I know many of us talk about our dependency on technology and our various devices with concern. And to be fair, I’m hardly device free – I still have email and wi-fi and Facebook on a very portable laptop. Still, there’s an odd liberation in being more unplugged. I mean the clutter of people’s voices (though they’re mostly written and not spoken), thoughts and images running through our lives. We are so bombarded with messages that provoke reaction. I had thought that perhaps with more people meditating and subscribing to the notion that our inner world is as important as the outer, we are moving that way, but now I wonder if that’s actually possible in the society we’ve created.

Maybe we’ve become hyper sensitive to being wanted. In my teens and early 20’s without a mobile phone and no wi-fi or laptop, I was only connected to people via phone when I was home or at work or at a desktop computer.

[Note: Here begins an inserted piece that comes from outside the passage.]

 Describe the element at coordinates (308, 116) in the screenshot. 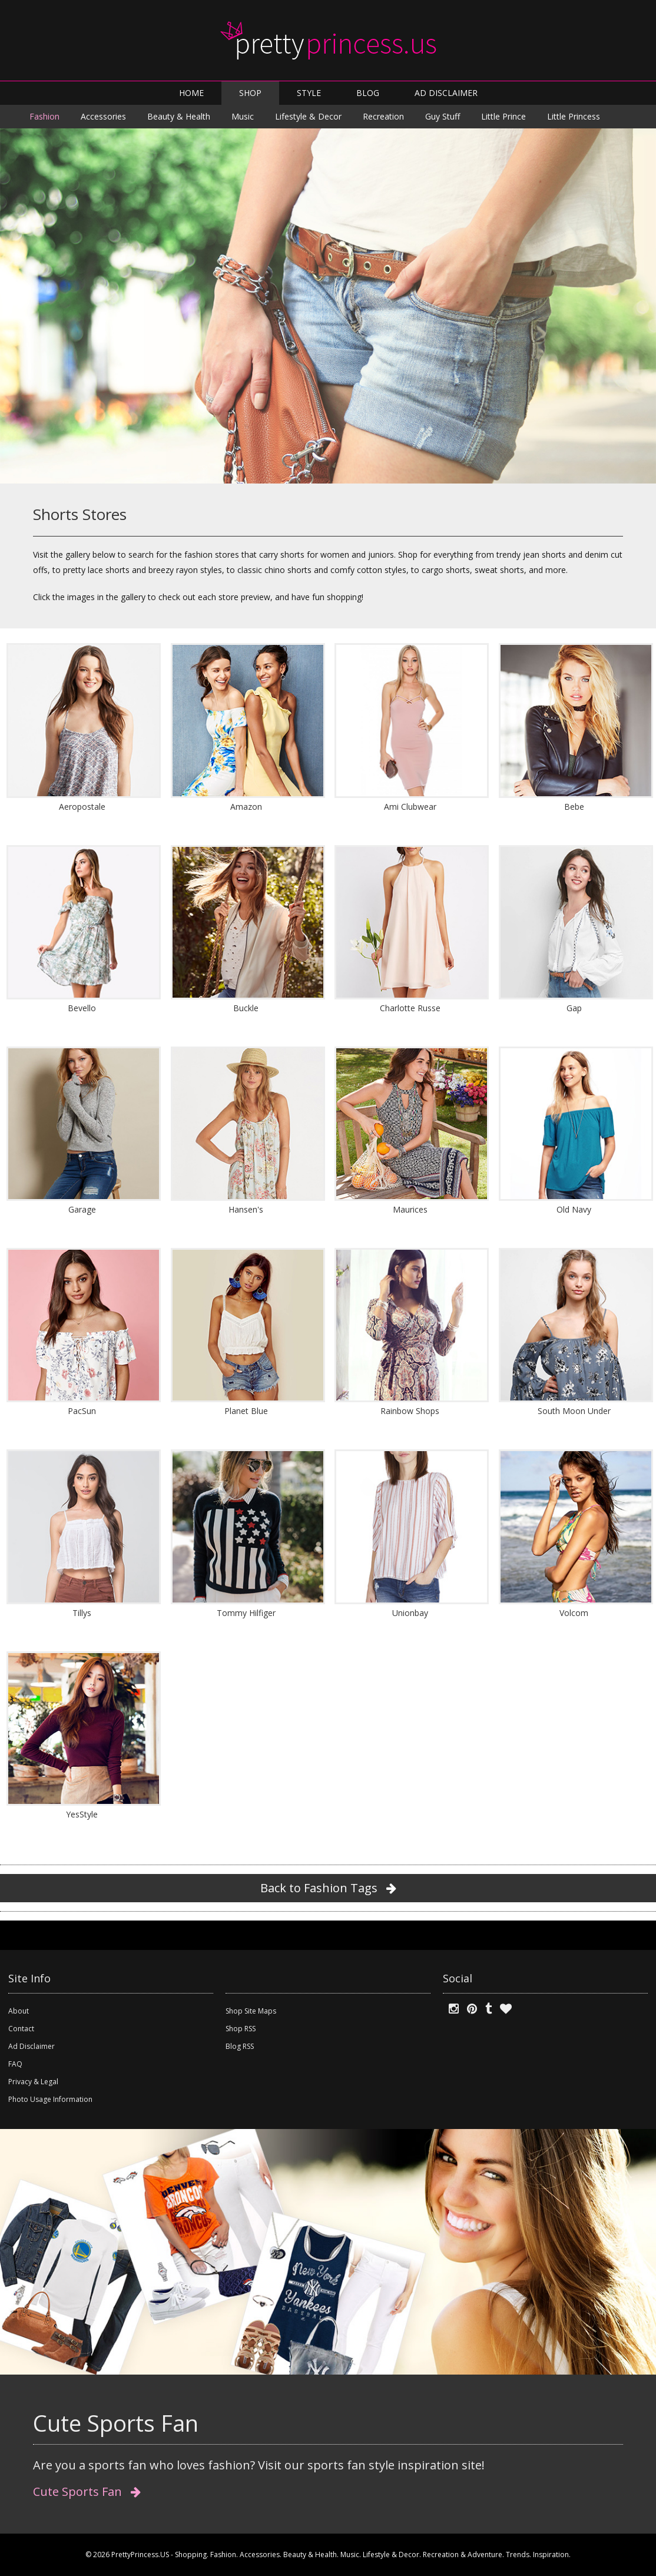

I see `Lifestyle & Decor` at that location.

But there was no expectation of immediate response unless I decided to IM someone and that was a rarity. I didn’t wonder if people wanted to connect with me or if they had responded to my last phone call. I knew that eventually we would connect. Now if I haven’t heard back on a text, I wonder if the recipient is ok and why they haven’t responded because that is the expectation.

I also realize that the little smart phone device enables us to live a much faster, “smaller margins” life. We can do more on the fly and we can make plans on top of our plans because we are always connected and reachable. I feel slower without my device, having to go from one thing to the next as planned because I don’t have the luxury of changing things or multi-tasking or just filling up the spaces. At the same time I have felt crippled, realizing I forgot to communicate something to the babysitter or need to let my friend know I’m running late and finding myself without the means.

While I do revere the technology that enables me to have the patched together life that I have between business, art, philanthropy and mothering, I also see a cost. I would like to say that I will treat my phone as dead once a week once I’m back up and running, but I think I know better. The truth is I’m likely to fall back into my old ways quickly. But at the very least, I have this blip that may have made a difference. It may have impacted my cellular memory just enough to pull me more towards this true silence, slow down, leave more spaces empty and feel this Buddhist singing bowl like vibration that hums quietly through my without a cell phone being.